Second, it is an exercise in metacognition. I encouraged students to think about effective learning environments, which means they had to think about how they learn.
Third, it’s possible we will touch on some sensitive or controversial topics this year and I want the students to have a set of guidelines that they can return to in the case that discussions get heated. That they developed these guidelines themselves means I can re-direct without resorting to “because I’m the professor, that’s why.” Instead, I can refer back to the student-generated norms to address conflict in the classroom.
How I did it?
I’m sure there are a number of ways to do this exercise. Here’s what I did:
- I had the students think individually for 2-3 minutes about what makes an “effective learning environment” for them.

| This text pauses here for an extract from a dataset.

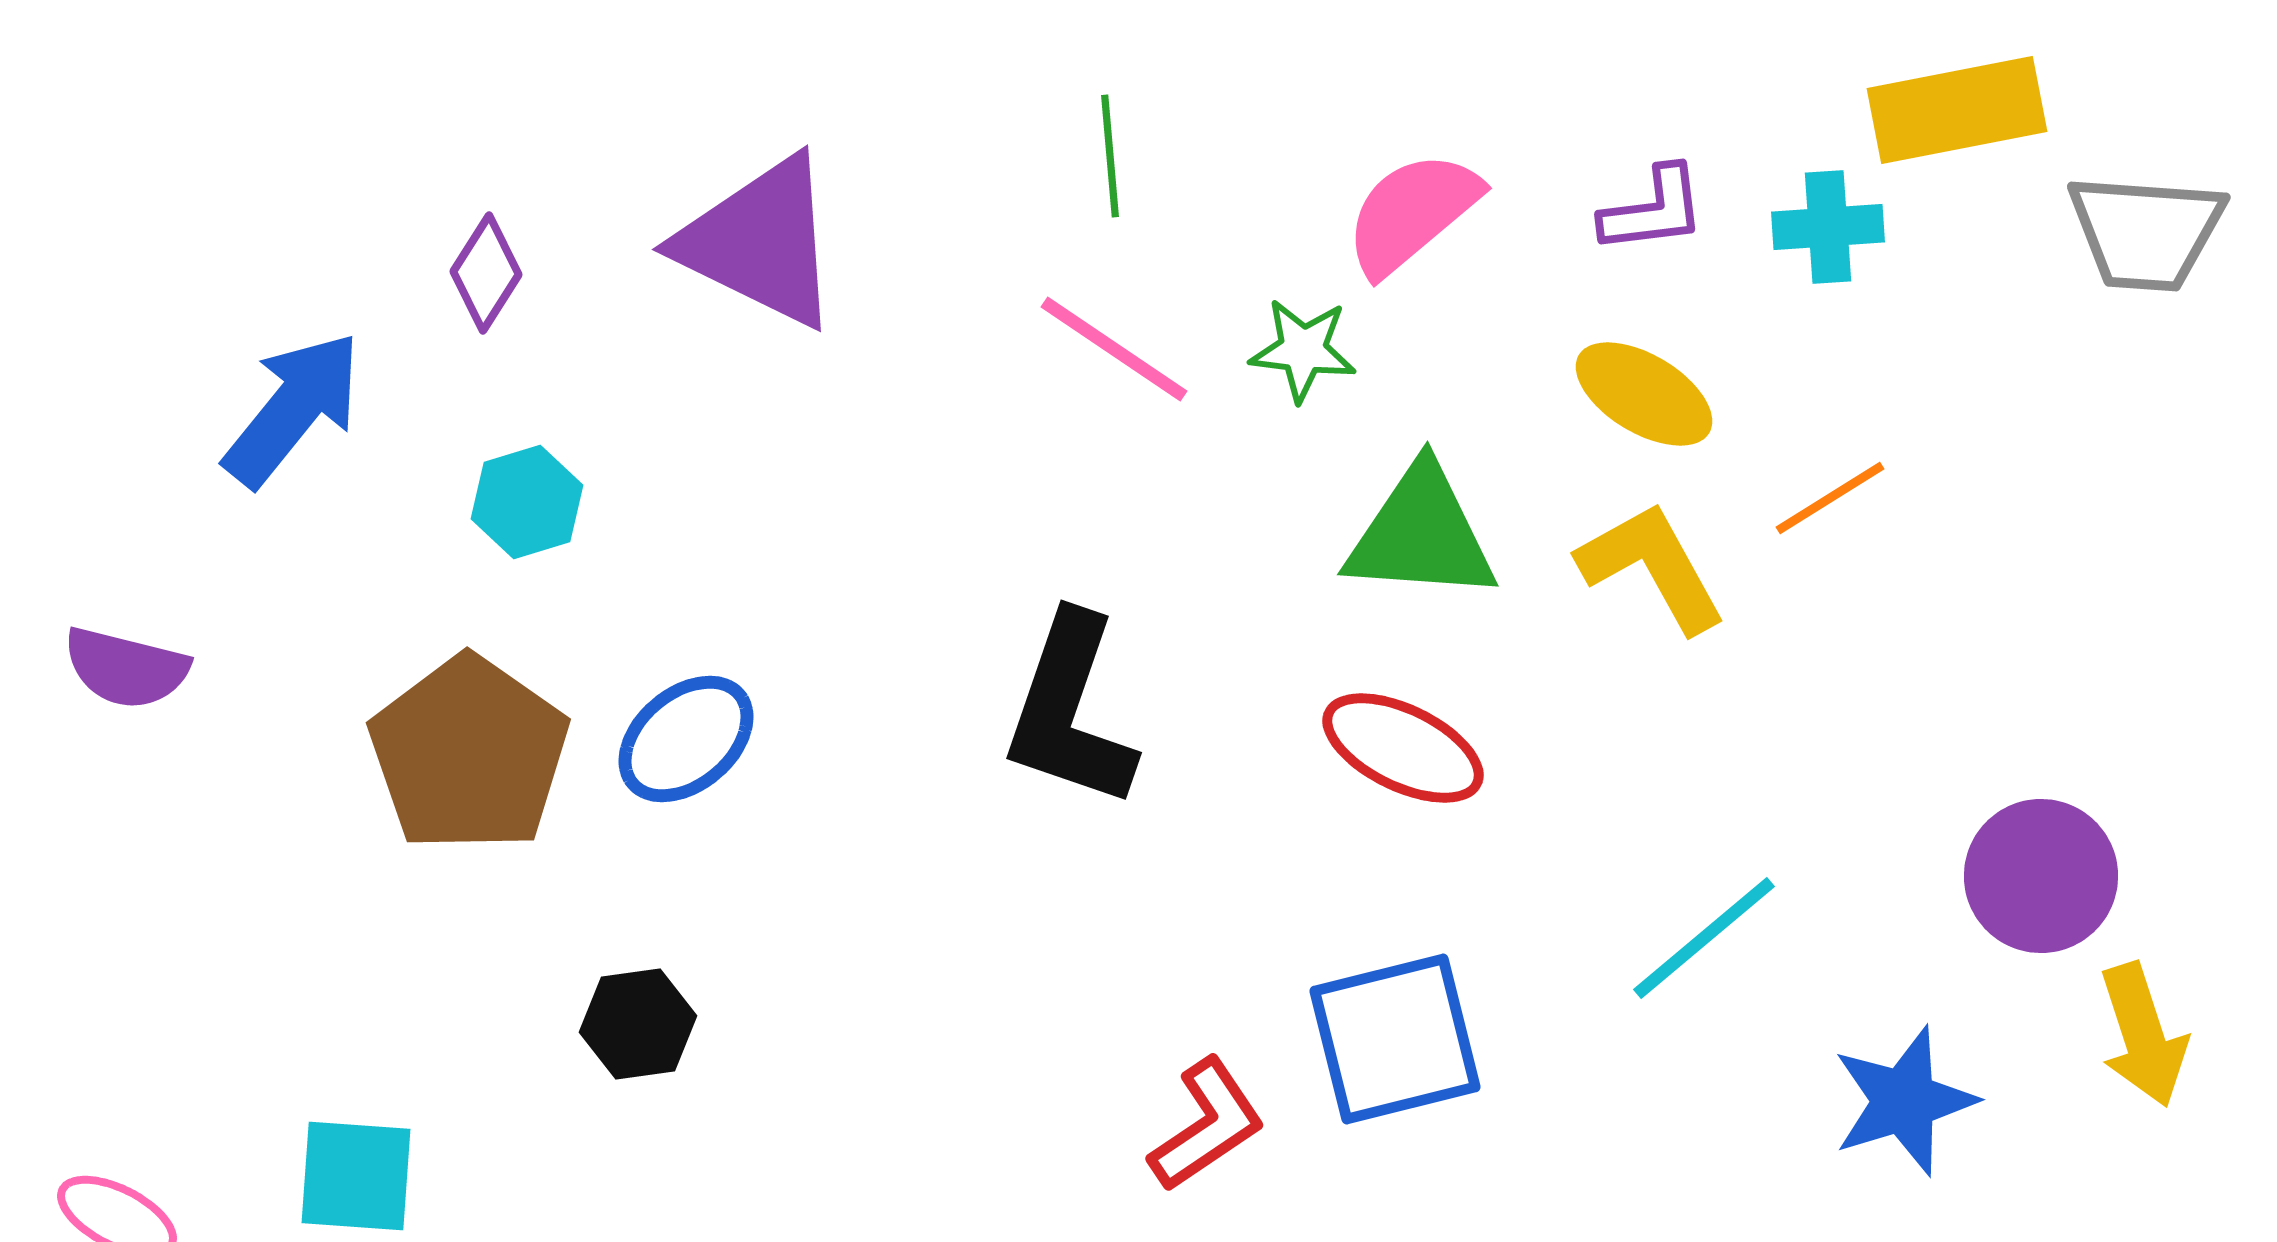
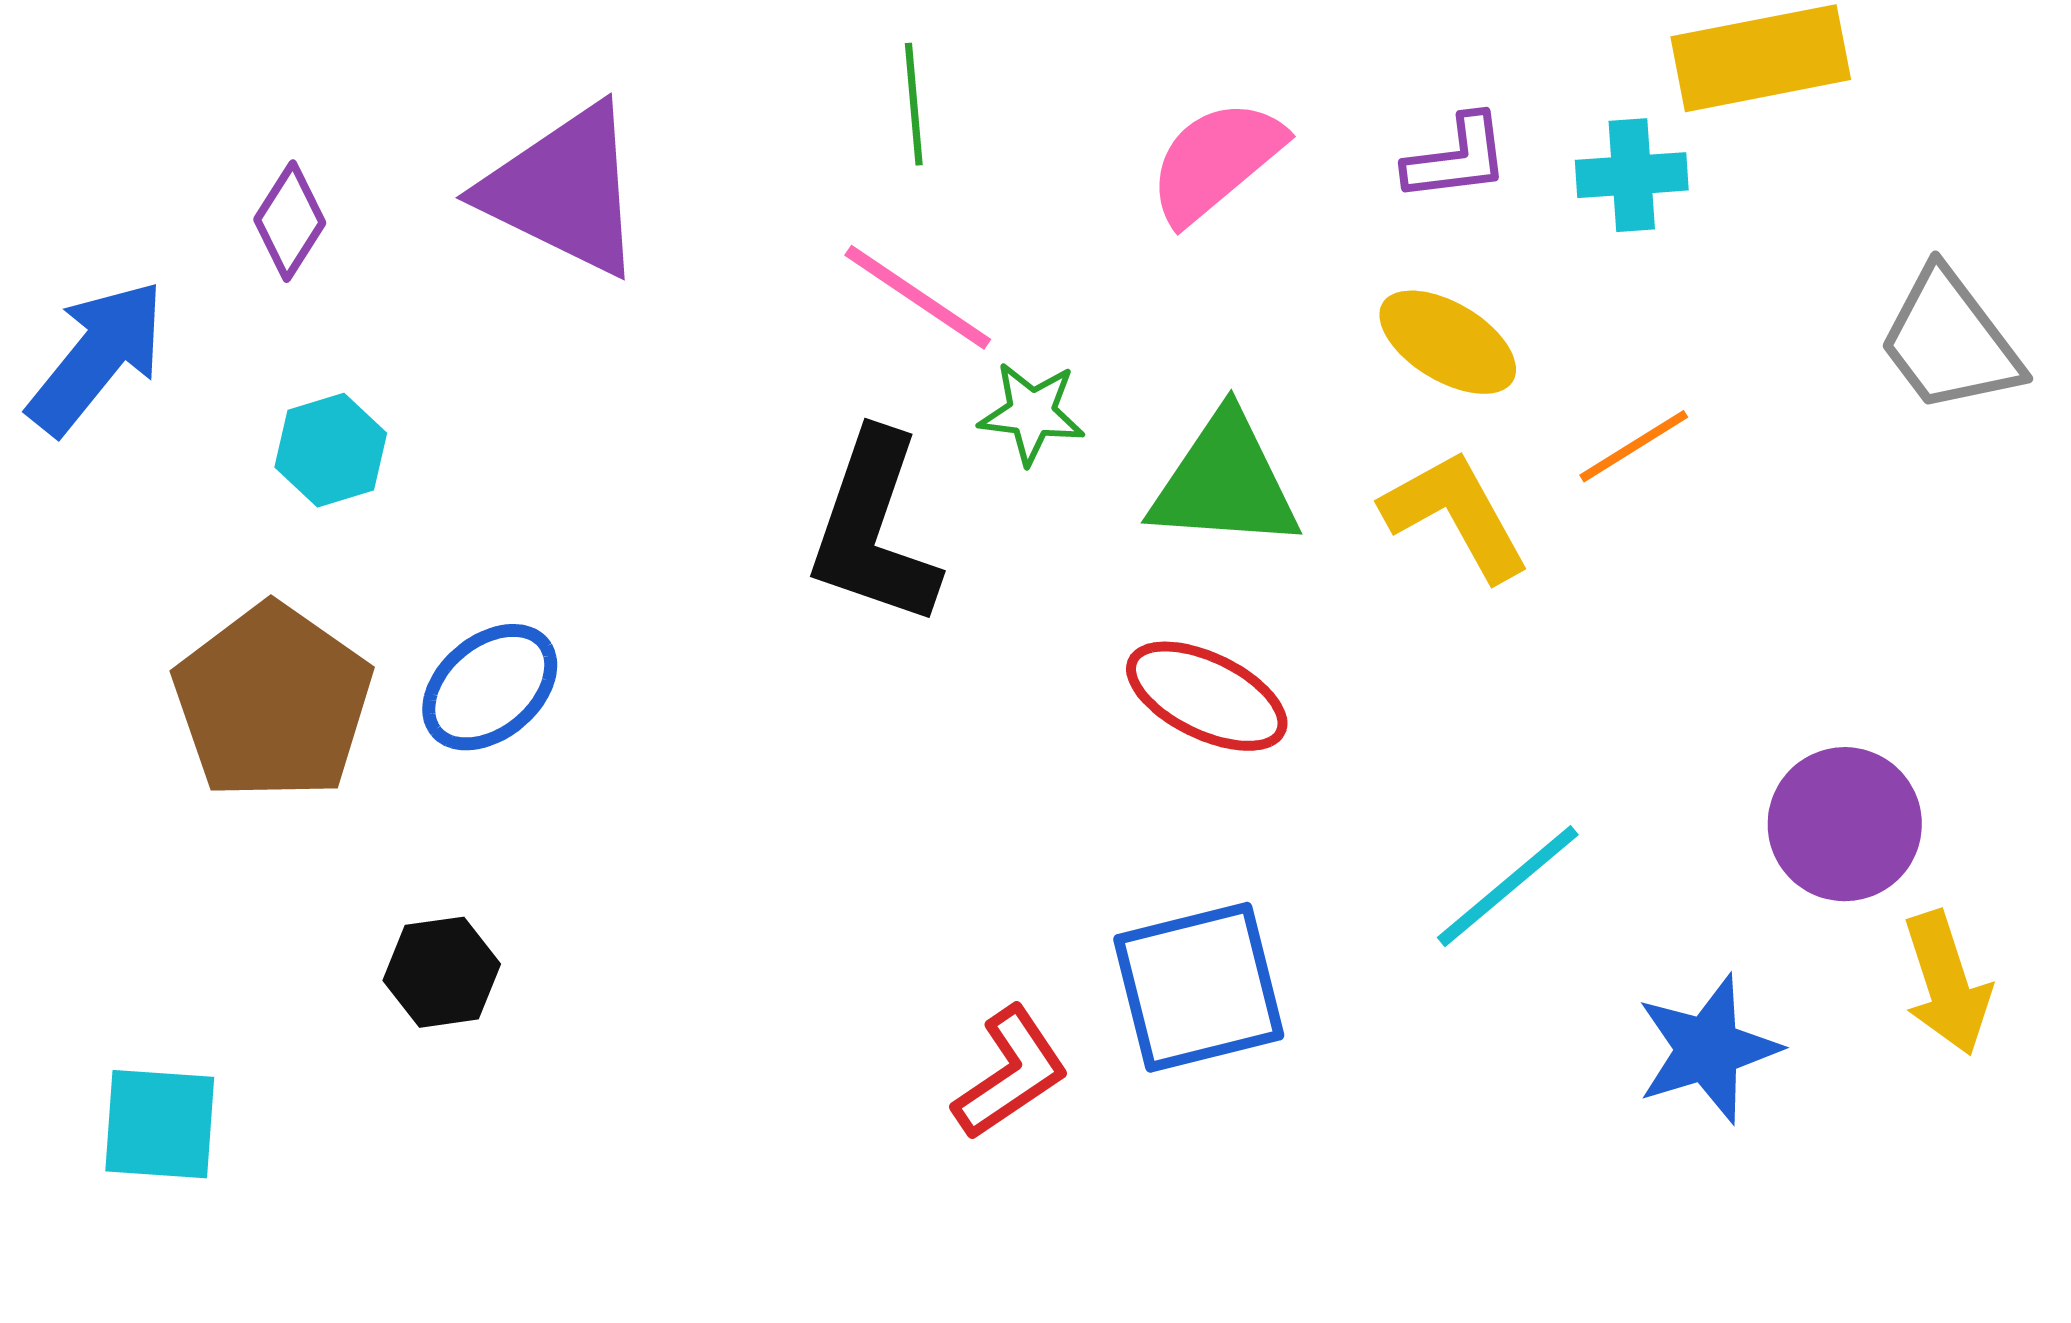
gray trapezoid: (2146, 232) -> (1950, 341), moved, turned 49
green star: (1303, 350) -> (1032, 413), moved
black L-shape: (1070, 711) -> (874, 529), moved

I suggested they consider past learning environments and what made some effective and others not.
- Next, I gave small groups a large sticky sheet and some sharpies and asked them to come to a group consensus on six community norms.
- I had each group rotate to a different group’s sticky note and put a star next to norms they agreed with and a question mark next to norms they wanted to discuss further.
- As a class, we discussed the norms marked with a question mark and tried to reach consensus.
- I took the groups’ lists back and made one master list that I will display in class, at least for a few weeks as a reminder.
What norms did they identify?
Exactly what I would have listed myself, and then some. The image to the right is the merged list that I made. The focus was on respectful and inclusive participation, with some variation in the language used to express those ideas.
I hope that this encouraged the students to take ownership over the learning environment and I look forward to seeing how this exercise shapes participation this semester.